たむら八彩カレーは市内産野菜を豊富に使い、調理方法や味付けは参加する各飲食店に任せる。食材は各店が地元の直売所などから仕入れる。市内都路町中心部で家庭料理の店「よりあい処華(はな)」を営む今泉富代(ひさよ)さん(67)は、看板料理のけんちん汁にカレールーを加えた。具材にニンジンやゴボウ、白菜、卵など都路産の食材を使い彩り良く仕上げた。1月から試作品として常連客に提供しているが、「具だくさんで、味がまろやか」と好評だという。

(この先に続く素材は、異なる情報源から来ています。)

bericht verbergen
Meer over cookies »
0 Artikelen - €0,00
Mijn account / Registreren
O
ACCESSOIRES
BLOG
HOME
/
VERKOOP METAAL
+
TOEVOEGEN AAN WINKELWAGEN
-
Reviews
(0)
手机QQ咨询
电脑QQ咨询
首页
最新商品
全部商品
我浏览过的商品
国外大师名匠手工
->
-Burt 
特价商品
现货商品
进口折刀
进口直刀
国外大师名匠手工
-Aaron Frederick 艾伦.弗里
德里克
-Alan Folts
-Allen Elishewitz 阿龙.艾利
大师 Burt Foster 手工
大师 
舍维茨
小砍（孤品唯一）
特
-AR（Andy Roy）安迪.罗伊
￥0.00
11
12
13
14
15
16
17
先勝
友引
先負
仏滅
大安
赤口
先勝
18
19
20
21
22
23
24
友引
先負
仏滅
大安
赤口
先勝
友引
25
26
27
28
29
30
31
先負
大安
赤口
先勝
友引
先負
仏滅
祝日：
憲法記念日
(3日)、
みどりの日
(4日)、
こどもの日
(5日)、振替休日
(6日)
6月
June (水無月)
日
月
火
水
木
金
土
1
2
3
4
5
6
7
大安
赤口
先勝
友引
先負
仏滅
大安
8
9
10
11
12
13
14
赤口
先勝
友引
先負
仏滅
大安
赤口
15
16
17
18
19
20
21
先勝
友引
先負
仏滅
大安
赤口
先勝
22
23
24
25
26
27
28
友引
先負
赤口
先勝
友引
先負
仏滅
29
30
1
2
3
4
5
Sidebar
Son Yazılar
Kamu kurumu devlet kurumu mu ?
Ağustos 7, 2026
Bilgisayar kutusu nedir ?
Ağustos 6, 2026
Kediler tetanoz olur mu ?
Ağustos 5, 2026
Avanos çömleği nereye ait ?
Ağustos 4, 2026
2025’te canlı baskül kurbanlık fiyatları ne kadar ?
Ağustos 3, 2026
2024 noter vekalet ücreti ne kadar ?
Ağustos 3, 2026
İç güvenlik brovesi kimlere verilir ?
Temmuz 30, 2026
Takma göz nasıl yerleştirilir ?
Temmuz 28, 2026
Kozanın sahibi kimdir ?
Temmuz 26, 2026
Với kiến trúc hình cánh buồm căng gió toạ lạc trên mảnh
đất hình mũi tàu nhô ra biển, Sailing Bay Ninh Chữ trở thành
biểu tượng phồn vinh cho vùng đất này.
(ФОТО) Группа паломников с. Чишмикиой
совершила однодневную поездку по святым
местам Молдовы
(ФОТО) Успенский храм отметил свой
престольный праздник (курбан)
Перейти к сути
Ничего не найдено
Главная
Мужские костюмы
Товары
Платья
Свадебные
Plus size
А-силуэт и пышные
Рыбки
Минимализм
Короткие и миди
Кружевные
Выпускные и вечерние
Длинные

今泉さんは避難先から戻った住民の憩いの場をつくろうと、昨年6月に店を構えた。都路町では、全域が居住可能となった昨年4月以降も住民帰還の動きは鈍い。「カレーが都路に足を運ぶきっかけになってほしい」と期待する。
プロジェクト代表を務め、市内船引町でレストラン「ドルフィン」を営む箱崎哲司さん(61)は根菜類などを使ったカレーうどんを研究している。「各店が違う味に仕上げ、お客さんに食べ歩きを楽しんでもらえるようにしたい」と話す。今後も参加店の募集を継続する。
箱崎さんらは昨年11月、「食」の力によって原発事故の影響が残る古里を盛り上げようと、プロジェクトの準備会を設立した。田村市は年間を通じて農産物の出荷が盛んだ。こうした土地柄をPRするには、野菜を具材にするカレーが最適と考え、ご当地グルメの第一弾に選んだ。